Professor Yuehui Lin: Future advances in leukemia treatment will depend on comprehensive molecular and genetic testing, which provides the foundation for precision-targeted therapeutic decision-making.
In addition, combination strategies involving multiple targeted agents are expected to bring transformative changes to the treatment landscape of acute leukemia. A deeper understanding of both primary and secondary signaling pathways, together with combined pathway-targeting approaches, may generate entirely new therapeutic breakthroughs.
Importantly, the multidisciplinary team (MDT) model must continue to expand and evolve. Participation should extend beyond frontline clinicians to include laboratory specialists in molecular biology, flow cytometry, and cytogenetics much earlier and more systematically in the clinical decision-making process, enabling tighter integration between diagnosis and treatment planning.
Imaging modalities such as PET-CT should also be incorporated into this integrated framework. Ultimately, the goal is to establish a truly unified MDT model that fully integrates clinical medicine, laboratory diagnostics, and imaging, thereby enabling more comprehensive and precise patient management.
Expert Profile
Professor Yuehui Lin Gaobo Medical (Hematology) Beijing Research Center Beijing Gaobo Boren Hospital Associate Chief Physician Master of Medicine, Institute of Hematology, Chinese Academy of Medical Sciences Member, Leukemia Immunotherapy Collaborative Group, China Hematology Specialty Alliance Associate Editor, Integrated Diagnosis of Lymphoma
Professor Lin has nearly 20 years of clinical experience in hematology, primarily focusing on chemotherapy, targeted therapy, and CAR-T-related treatment for hematologic diseases, including lymphoid malignancies and acute myeloid leukemia.

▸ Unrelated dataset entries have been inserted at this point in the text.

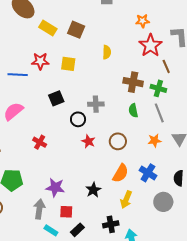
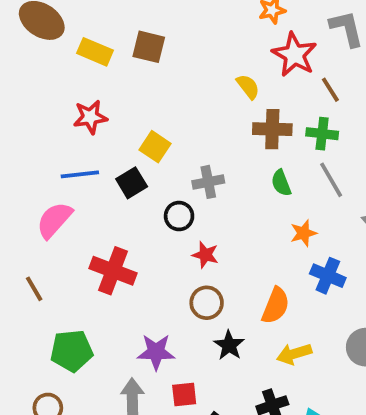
yellow semicircle: (107, 52) -> (248, 87), moved, turned -32
yellow square: (68, 64) -> (155, 147), moved, turned 35
blue line: (18, 75) -> (80, 174), moved
brown circle: (118, 141) -> (207, 303), moved
orange star: (155, 141) -> (303, 233), moved
red cross: (40, 142) -> (113, 271), size x1.6
blue cross: (148, 173) -> (328, 276), moved
yellow arrow: (126, 200) -> (294, 354), turned 60

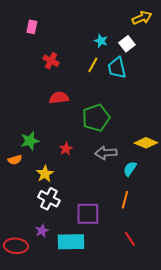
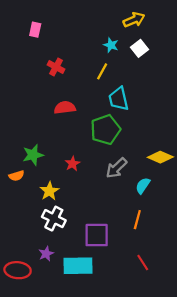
yellow arrow: (142, 18) -> (134, 20), moved
cyan trapezoid: (117, 68) -> (119, 99), moved
gray arrow: (106, 153) -> (116, 168), turned -40

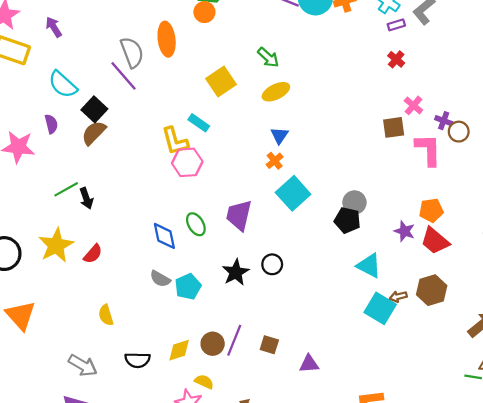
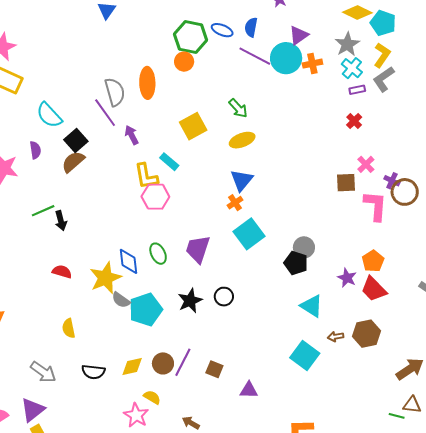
purple arrow: (54, 27) -> (132, 135), moved
brown circle: (459, 132) -> (405, 192), size x1.4
blue triangle: (279, 136) -> (242, 180), size x1.4
orange pentagon: (431, 210) -> (373, 261), turned -30
yellow star: (56, 245) -> (105, 278), moved
red semicircle: (93, 254) -> (62, 272), turned -120
cyan pentagon: (188, 287) -> (146, 309), size x1.4
cyan square: (380, 308) -> (305, 356), moved

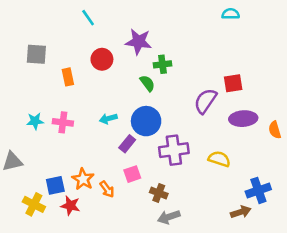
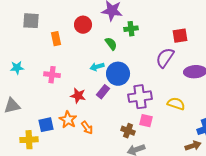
green semicircle: (147, 83) -> (111, 44), moved
red square: (233, 83) -> (180, 36), moved
cyan arrow: (108, 119) -> (97, 67), moved
cyan star: (35, 121) -> (17, 68), moved
pink square: (132, 174) -> (146, 121), moved, turned 32
yellow cross: (34, 204) -> (29, 140), turned -30
red star: (70, 206) -> (78, 96), moved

He has also worked extensively in flow cytometry and pathological diagnosis of hematologic malignancies while receiving systematic training in cellular morphology, giving him a strong laboratory diagnostic foundation and deep expertise in the diagnosis of hematologic cancers.
His specialties include integrated diagnosis, immunotherapy, and targeted therapy for hematologic malignancies, as well as extensive experience in chemotherapy and cellular immunotherapy for blood diseases.